§ **What needs to be done**
The lines to return run from the start of the material below through the line holding "November 15, 2025", both included; please give them back exactly, minus the pictures.

§ **Record extracts**
----

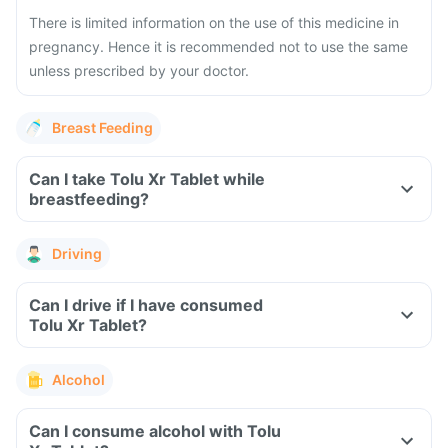
There is limited information on the use of this medicine in
pregnancy. Hence it is recommended not to use the same
unless prescribed by your doctor.
Breast Feeding
Can I take Tolu Xr Tablet while
breastfeeding?
Driving
Can I drive if I have consumed
Tolu Xr Tablet?
Alcohol
Can I consume alcohol with Tolu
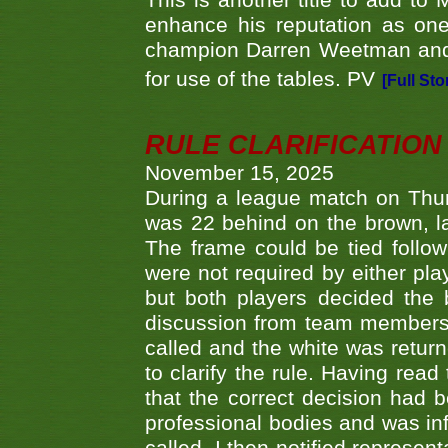
This is another title to add to
enhance his reputation as one
champion Darren Weetman and 
for use of the tables. PV
[Full Sto
RULE CLARIFICATION - 
November 15, 2025
During a league match on Thur
was 22 behind on the brown, lai
The frame could be tied follo
were not required by either pla
but both players decided the 
discussion from team members f
called and the white was returne
to clarify the rule. Having read
that the correct decision had
professional bodies and was in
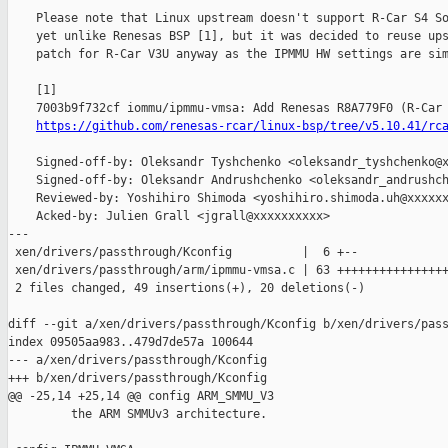
    Please note that Linux upstream doesn't support R-Car S4 So
    yet unlike Renesas BSP [1], but it was decided to reuse ups
    patch for R-Car V3U anyway as the IPMMU HW settings are sim
    [1]

    7003b9f732cf iommu/ipmmu-vmsa: Add Renesas R8A779F0 (R-Car 
https://github.com/renesas-rcar/linux-bsp/tree/v5.10.41/rc
    Signed-off-by: Oleksandr Tyshchenko <oleksandr_tyshchenko@x
    Signed-off-by: Oleksandr Andrushchenko <oleksandr_andrushch
    Reviewed-by: Yoshihiro Shimoda <yoshihiro.shimoda.uh@xxxxxx
    Acked-by: Julien Grall <jgrall@xxxxxxxxxx>

---

 xen/drivers/passthrough/Kconfig          |  6 +--

 xen/drivers/passthrough/arm/ipmmu-vmsa.c | 63 ++++++++++++++++
 2 files changed, 49 insertions(+), 20 deletions(-)

diff --git a/xen/drivers/passthrough/Kconfig b/xen/drivers/pass
index 09505aa983..479d7de57a 100644

--- a/xen/drivers/passthrough/Kconfig

+++ b/xen/drivers/passthrough/Kconfig

@@ -25,14 +25,14 @@ config ARM_SMMU_V3

         the ARM SMMUv3 architecture.
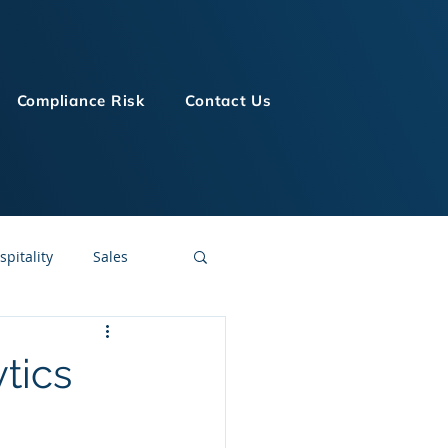
Compliance Risk
Contact Us
spitality
Sales
LMS Technologies
tics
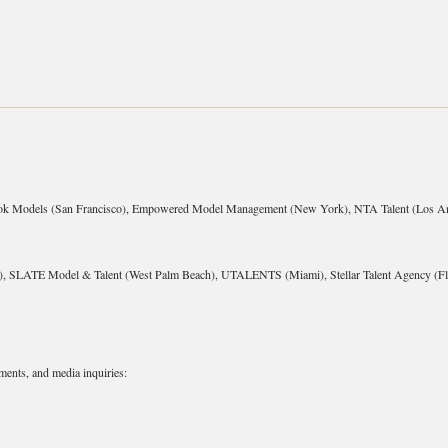
ok Models (San Francisco), Empowered Model Management (New York), NTA Talent (Los An
 SLATE Model & Talent (West Palm Beach), UTALENTS (Miami), Stellar Talent Agency (Flo
ments, and media inquiries:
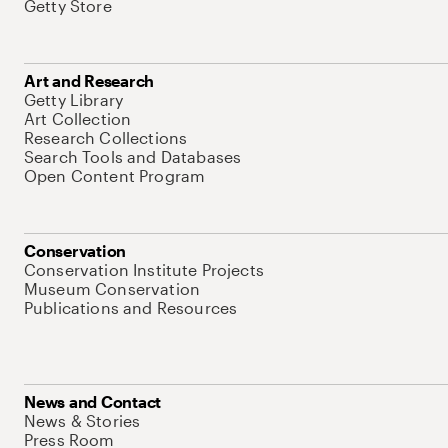
Getty Store
Art and Research
Getty Library
Art Collection
Research Collections
Search Tools and Databases
Open Content Program
Conservation
Conservation Institute Projects
Museum Conservation
Publications and Resources
News and Contact
News & Stories
Press Room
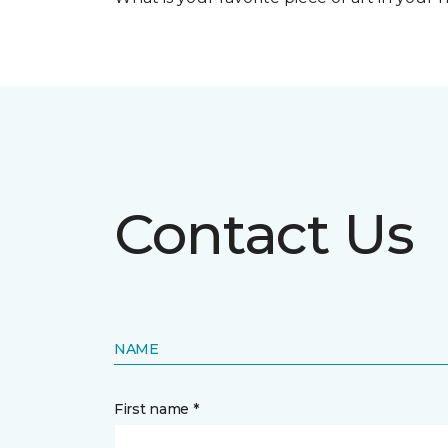
Contact Us
NAME
First name *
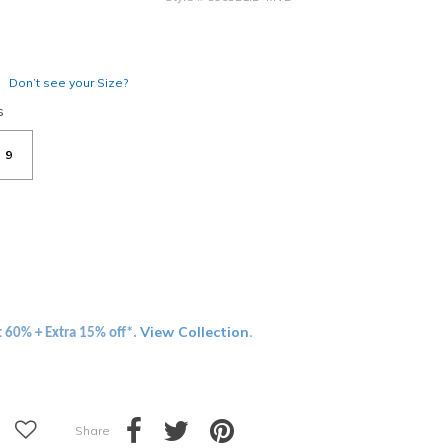
Don’t see your Size?
s
9
View Collection
t 60% + Extra 15% off*.
.
Share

----

§ **Task result**
There is limited information on the use of this medicine in
pregnancy. Hence it is recommended not to use the same
unless prescribed by your doctor.
Breast Feeding
Can I take Tolu Xr Tablet while
breastfeeding?
Driving
Can I drive if I have consumed
Tolu Xr Tablet?
Alcohol
Can I consume alcohol with Tolu
This is another title to add to
enhance his reputation as one
champion Darren Weetman and 
for use of the tables. PV
[Full Sto
RULE CLARIFICATION - 
November 15, 2025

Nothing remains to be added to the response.